Fourth Quarter Financial Information

The Company also announced today that net sales for the fourth quarter of fiscal 2015 ended January 30, 2016,
were $232.9 million versus net sales of $231.6 million for the fourth quarter of fiscal 2014 ended January 31, 2015.
Comparable store sales for the fourth quarter of fiscal 2015 were slightly positive at 0.2%. The Company ended the
fourth quarter of fiscal 2015 with 601 stores versus 605 stores a year ago.

On a GAAP basis, the Company reported a net loss of $10.0 million, or $(0.14) per diluted share, for the fourth
quarter of fiscal 2015, compared to a net loss of $26.0 million, or $(0.38) per diluted share, for the fourth quarter of
fiscal 2015. The net loss for the Company’s fourth quarter of fiscal 2015 included a non-cash gain of $0.2 million,
or $0.00 per diluted share, compared to a non-cash loss of $14.3 million, or $(0.21) per diluted share, for the fourth
quarter of fiscal 2014, related to the derivative liability that resulted from the issuance of Convertible Series B
Preferred Stock (the “Series B Preferred”) in connection with the term loan financing the Company completed in
December 2011 with an affiliate of Golden Gate Capital.

On a non-GAAP basis, excluding the non-cash loss on the derivative liability, other one-time charges, and assuming
a tax benefit of $2.5 million, the Company would have incurred a net loss for the fourth quarter of fiscal 2015 of
$6.4 million, or $(0.09) per diluted share, as compared to net loss of $7.1 million, or $(0.10) per diluted share, for
the same period a year ago.

“Our slightly positive comp store sales performance was at the better end of what many retailers experienced over
the Holiday season, which continues to validate our core strategies as we re-establish the new PacSun,” said Mr.
Schoenfeld.

Full Year Financial Information

Net sales for fiscal 2015 were $800.9 million versus net sales of $826.8 million for fiscal 2014. Comparable store
sales decreased 2.6% during fiscal 2015.

On a GAAP basis, the Company reported a net loss of $8.5 million, or $(0.12) per diluted share, for the 2015 fiscal
year, compared to a net loss of $29.4 million, or $(0.42) per diluted share for the 2014 fiscal year. The net loss for
the 2015 fiscal year included a non-cash gain of $27.7 million, or $0.40 per diluted share, compared to a non-cash
gain of $2.3 million, or $0.03 per diluted share for the 2014 fiscal year, related to the derivative liability.

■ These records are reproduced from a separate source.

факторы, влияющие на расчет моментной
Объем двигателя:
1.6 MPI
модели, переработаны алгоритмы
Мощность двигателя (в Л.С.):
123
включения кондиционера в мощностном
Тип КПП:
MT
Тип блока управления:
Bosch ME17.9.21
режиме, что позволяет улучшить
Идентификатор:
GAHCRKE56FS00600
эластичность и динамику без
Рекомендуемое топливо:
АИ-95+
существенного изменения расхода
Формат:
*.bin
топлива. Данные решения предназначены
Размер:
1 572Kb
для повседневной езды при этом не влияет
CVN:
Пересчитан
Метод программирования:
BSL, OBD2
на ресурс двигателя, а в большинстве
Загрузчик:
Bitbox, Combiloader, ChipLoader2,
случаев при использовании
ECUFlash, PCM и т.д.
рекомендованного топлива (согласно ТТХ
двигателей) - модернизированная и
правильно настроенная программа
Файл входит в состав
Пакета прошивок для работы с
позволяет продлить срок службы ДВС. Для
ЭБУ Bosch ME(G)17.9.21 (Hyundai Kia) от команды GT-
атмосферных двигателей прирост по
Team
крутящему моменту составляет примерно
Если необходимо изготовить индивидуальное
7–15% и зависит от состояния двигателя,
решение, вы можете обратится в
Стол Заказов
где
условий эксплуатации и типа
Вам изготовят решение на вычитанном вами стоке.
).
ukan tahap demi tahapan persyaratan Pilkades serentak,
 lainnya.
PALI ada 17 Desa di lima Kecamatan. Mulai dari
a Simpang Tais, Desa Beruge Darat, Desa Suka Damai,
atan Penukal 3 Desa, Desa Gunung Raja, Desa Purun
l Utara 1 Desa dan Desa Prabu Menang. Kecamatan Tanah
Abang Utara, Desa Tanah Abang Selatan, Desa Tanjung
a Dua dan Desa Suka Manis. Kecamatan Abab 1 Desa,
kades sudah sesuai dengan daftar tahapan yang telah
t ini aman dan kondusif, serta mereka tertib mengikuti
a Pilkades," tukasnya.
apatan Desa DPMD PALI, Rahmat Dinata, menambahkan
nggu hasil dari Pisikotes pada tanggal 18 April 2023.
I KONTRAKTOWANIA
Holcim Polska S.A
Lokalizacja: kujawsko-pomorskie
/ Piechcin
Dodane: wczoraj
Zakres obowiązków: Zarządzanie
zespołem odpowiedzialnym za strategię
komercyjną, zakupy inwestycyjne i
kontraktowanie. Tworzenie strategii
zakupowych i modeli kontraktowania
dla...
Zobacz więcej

On a non-GAAP basis, excluding the non-cash gain on derivative liability, other one-time charges, and assuming a
tax benefit of approximately $11.0 million, the Company would have incurred a net loss for the 2015 fiscal year of
$22.6 million, or $(0.32) per diluted share, as compared to a net loss of $18.5 million, or $(0.27) per diluted share,
for the 2014 fiscal year.

Derivative Liability
In fiscal 2011, as a result of the issuance of the Series B Preferred in connection with the Company’s $60 million senior secured
term loan financing with an affiliate of Golden Gate Capital, the Company recorded a derivative liability equal to
approximately $15 million, which represented the fair value of the Series B Preferred upon issuance. In accordance with
applicable U.S. GAAP, the Company has marked this derivative liability to fair value through earnings and will continue to do
so on a quarterly basis until the shares of Series B Preferred are either converted into shares of the Company’s common
stock or until the conversion rights expire (December 2021).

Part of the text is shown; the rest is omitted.